[PROBLEM DETAILS] In the records below, find the line with "ilsuo più fedele" and repeat exactly every line from it through the line with "mensonges répétés, comme lorsque le conseil". Pictures stay out.

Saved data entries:
_ _ _ _

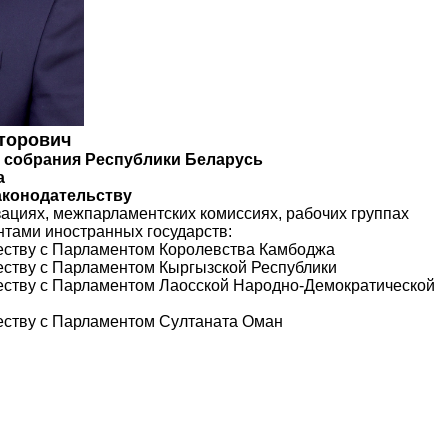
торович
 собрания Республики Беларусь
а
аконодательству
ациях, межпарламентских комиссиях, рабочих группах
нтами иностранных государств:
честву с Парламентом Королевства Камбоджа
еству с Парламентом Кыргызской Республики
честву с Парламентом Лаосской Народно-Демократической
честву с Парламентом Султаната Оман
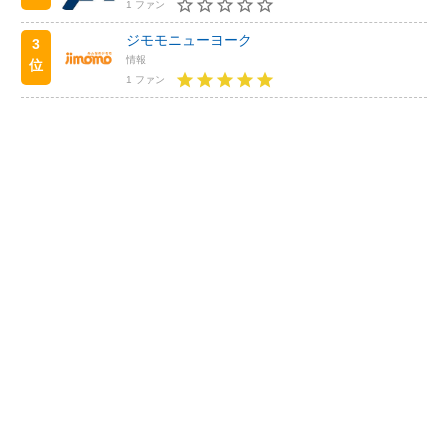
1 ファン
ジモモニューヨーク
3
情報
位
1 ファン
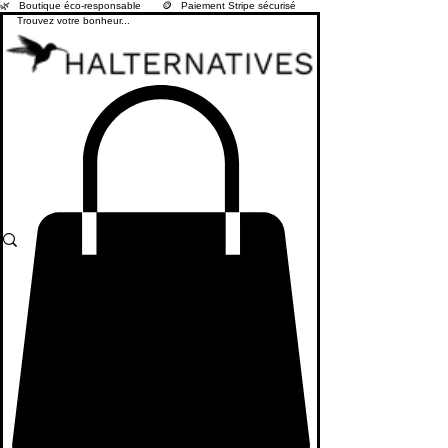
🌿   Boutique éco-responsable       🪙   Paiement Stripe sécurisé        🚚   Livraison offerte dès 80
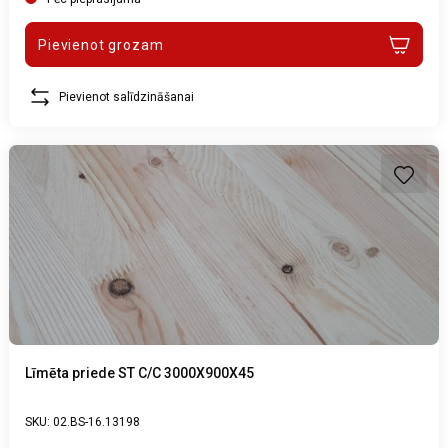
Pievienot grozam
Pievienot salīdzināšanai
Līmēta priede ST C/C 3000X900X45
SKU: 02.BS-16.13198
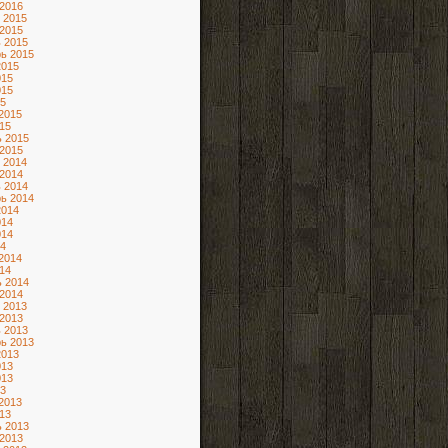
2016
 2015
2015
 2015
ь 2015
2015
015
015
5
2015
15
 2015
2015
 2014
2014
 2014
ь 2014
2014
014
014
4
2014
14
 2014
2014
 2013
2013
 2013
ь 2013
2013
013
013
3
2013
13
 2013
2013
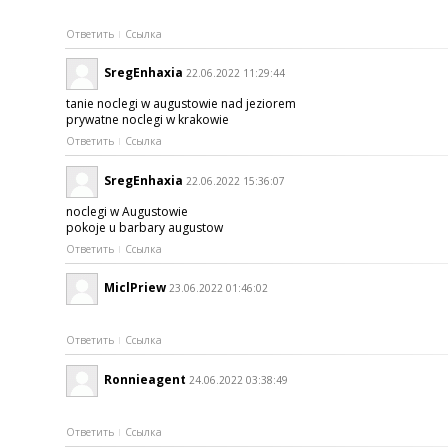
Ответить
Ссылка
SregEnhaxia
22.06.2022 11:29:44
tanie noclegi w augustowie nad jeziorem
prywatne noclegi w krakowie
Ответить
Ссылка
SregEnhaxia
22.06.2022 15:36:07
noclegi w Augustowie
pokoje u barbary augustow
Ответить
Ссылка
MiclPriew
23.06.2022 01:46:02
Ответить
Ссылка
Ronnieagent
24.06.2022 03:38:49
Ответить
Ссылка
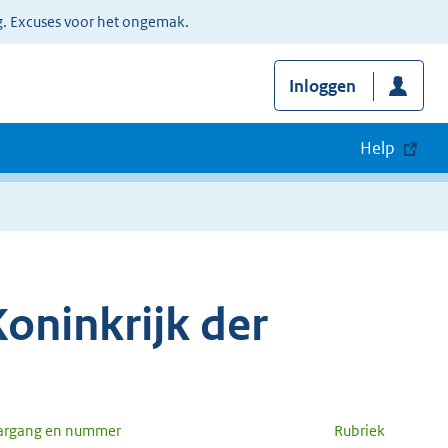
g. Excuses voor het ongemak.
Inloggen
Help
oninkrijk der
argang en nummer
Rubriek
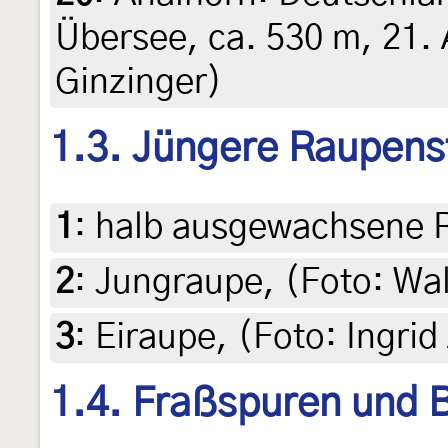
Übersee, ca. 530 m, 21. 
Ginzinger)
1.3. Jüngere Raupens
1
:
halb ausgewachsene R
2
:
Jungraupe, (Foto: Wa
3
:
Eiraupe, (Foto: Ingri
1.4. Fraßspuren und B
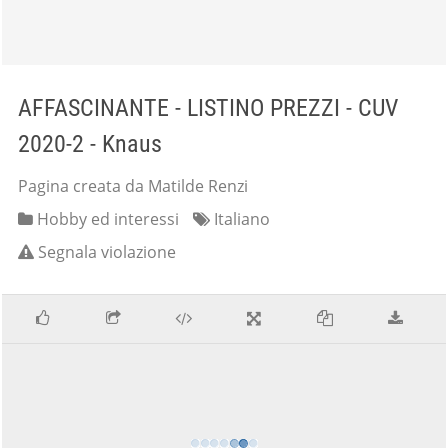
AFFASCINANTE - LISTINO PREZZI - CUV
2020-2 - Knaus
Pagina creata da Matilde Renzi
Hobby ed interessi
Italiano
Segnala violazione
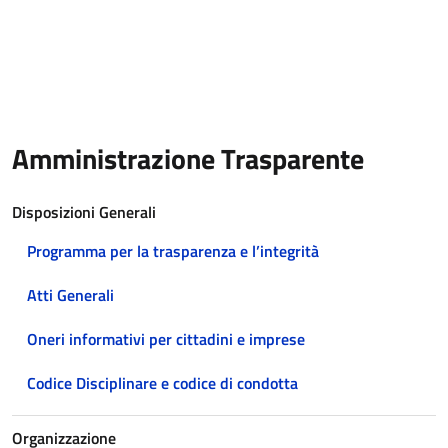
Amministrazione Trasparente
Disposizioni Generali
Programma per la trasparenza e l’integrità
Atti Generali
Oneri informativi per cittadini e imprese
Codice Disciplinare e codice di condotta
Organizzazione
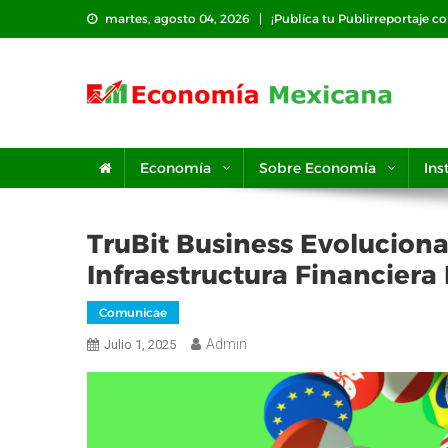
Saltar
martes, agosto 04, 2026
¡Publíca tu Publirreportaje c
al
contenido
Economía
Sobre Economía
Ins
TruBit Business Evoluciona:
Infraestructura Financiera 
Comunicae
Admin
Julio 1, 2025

_ _ _ _

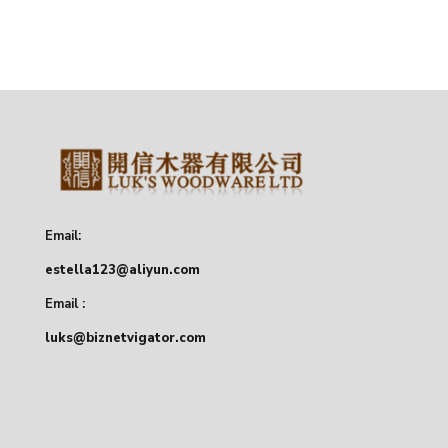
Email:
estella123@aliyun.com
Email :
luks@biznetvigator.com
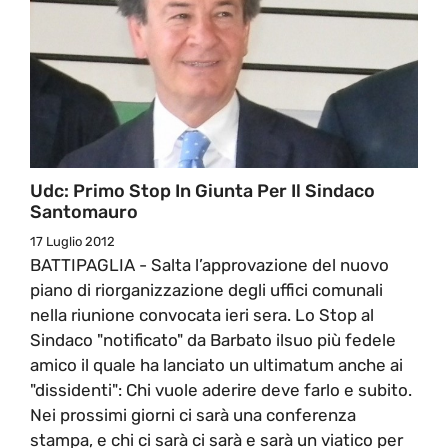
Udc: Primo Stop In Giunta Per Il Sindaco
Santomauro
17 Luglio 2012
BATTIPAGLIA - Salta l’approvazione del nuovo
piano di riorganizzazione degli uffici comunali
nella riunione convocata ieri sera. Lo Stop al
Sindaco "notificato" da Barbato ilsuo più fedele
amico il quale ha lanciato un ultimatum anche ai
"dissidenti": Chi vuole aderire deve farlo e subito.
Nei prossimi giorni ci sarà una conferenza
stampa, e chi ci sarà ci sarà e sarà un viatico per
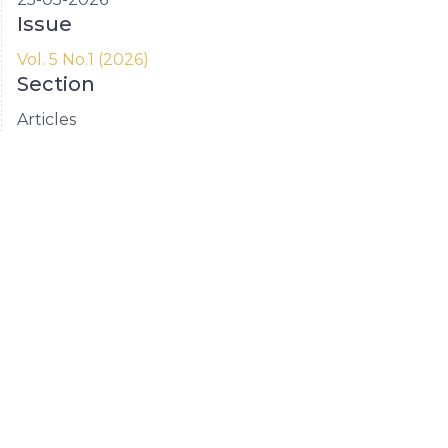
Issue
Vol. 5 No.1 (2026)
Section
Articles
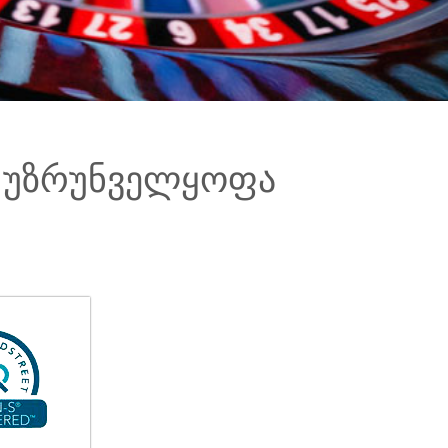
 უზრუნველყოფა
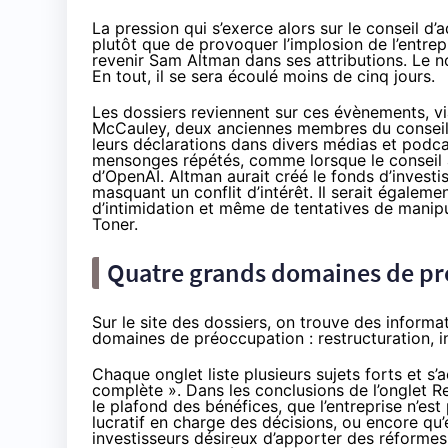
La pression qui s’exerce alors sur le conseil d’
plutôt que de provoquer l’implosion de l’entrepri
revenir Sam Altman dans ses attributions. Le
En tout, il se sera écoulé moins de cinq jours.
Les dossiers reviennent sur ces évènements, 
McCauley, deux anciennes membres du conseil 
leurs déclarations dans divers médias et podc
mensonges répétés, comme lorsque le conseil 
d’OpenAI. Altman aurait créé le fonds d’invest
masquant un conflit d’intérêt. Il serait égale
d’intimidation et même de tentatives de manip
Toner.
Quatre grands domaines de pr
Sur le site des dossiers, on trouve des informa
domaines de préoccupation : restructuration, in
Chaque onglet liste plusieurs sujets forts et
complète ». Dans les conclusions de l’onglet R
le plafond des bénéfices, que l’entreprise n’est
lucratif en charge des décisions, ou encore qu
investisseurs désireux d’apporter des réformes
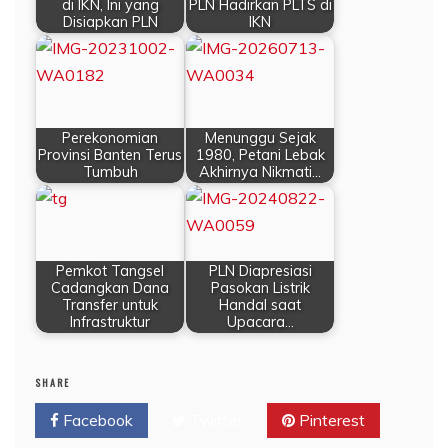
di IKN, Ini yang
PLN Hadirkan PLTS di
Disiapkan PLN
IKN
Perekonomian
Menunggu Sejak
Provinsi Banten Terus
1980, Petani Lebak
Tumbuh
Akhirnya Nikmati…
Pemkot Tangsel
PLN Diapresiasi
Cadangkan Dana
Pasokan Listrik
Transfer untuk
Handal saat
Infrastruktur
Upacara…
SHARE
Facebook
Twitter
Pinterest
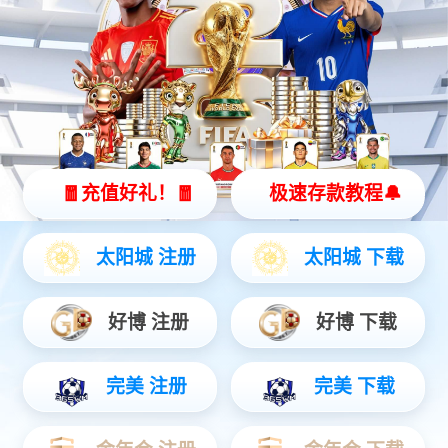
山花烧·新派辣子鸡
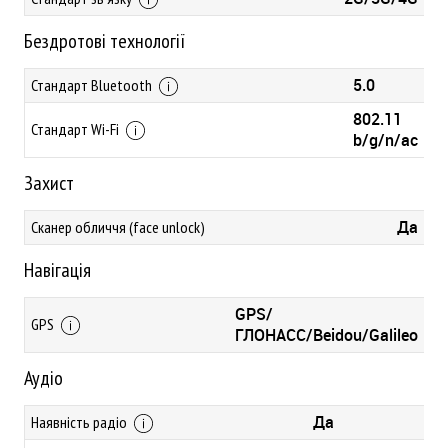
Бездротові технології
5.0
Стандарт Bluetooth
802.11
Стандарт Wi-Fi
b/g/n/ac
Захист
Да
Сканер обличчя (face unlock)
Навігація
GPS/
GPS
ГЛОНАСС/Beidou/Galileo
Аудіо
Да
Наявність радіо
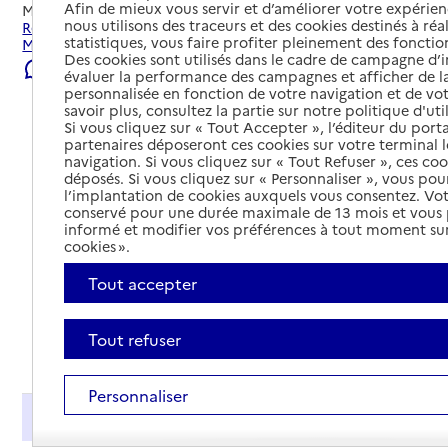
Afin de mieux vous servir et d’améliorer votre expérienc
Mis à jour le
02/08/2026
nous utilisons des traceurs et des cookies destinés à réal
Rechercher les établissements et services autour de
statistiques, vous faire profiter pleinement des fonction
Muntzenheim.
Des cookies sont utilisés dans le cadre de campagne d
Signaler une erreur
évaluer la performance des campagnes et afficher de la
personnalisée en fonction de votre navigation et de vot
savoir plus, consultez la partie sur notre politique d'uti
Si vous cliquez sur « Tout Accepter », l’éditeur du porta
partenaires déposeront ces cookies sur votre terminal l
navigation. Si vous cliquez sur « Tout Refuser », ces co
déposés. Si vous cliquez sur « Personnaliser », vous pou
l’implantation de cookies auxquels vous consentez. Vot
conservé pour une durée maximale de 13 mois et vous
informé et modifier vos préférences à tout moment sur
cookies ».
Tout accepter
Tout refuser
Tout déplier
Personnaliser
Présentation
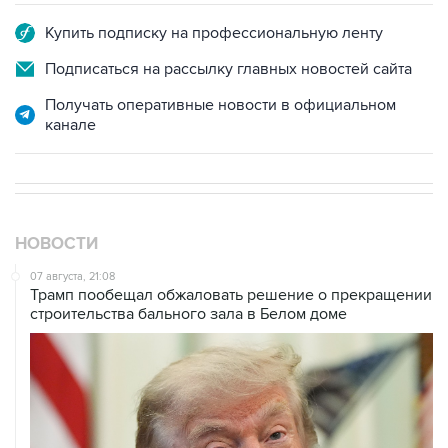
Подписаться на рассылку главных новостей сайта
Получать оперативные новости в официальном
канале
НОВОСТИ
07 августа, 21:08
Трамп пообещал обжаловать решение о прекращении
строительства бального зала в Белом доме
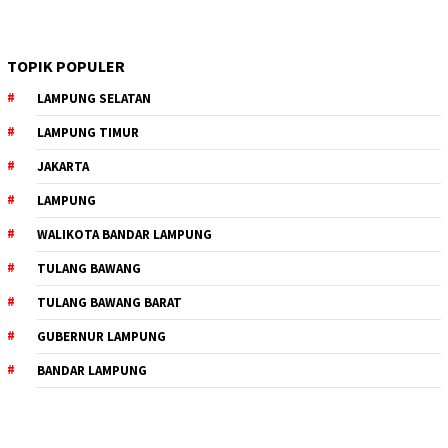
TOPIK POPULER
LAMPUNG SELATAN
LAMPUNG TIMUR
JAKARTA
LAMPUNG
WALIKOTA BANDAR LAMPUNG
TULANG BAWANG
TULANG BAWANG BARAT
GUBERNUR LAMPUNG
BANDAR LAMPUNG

_ _ _ _

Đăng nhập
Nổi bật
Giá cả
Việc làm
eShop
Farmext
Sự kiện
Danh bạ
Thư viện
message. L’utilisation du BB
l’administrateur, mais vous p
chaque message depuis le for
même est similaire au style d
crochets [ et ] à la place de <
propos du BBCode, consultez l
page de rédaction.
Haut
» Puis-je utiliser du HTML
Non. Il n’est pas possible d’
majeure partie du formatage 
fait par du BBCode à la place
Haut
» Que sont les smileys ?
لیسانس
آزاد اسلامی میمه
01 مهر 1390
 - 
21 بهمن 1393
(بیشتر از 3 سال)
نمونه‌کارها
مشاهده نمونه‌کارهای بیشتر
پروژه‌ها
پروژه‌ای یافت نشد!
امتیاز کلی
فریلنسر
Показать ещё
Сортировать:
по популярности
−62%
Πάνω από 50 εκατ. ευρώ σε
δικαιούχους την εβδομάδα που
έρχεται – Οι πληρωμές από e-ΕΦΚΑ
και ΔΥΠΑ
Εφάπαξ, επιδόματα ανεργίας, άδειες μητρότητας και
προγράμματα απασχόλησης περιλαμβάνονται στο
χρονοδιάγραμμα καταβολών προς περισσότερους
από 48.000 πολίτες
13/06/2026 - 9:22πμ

_ _ _ _

[WRITTEN SOLUTION]
Sindaco "notificato" da Barbato ilsuo più fedele
amico il quale ha lanciato un ultimatum anche ai
"dissidenti": Chi vuole aderire deve farlo e subito.
Nei prossimi giorni ci sarà una conferenza
stampa, e chi ci sarà ci sarà e sarà un viatico per
Issue
Vol. 5 No.1 (2026)
Section
Articles
 უზრუნველყოფა
La pression qui s’exerce alors sur le conseil d’
plutôt que de provoquer l’implosion de l’entrepri
revenir Sam Altman dans ses attributions. Le
En tout, il se sera écoulé moins de cinq jours.
Les dossiers reviennent sur ces évènements, 
McCauley, deux anciennes membres du conseil 
leurs déclarations dans divers médias et podc
mensonges répétés, comme lorsque le conseil 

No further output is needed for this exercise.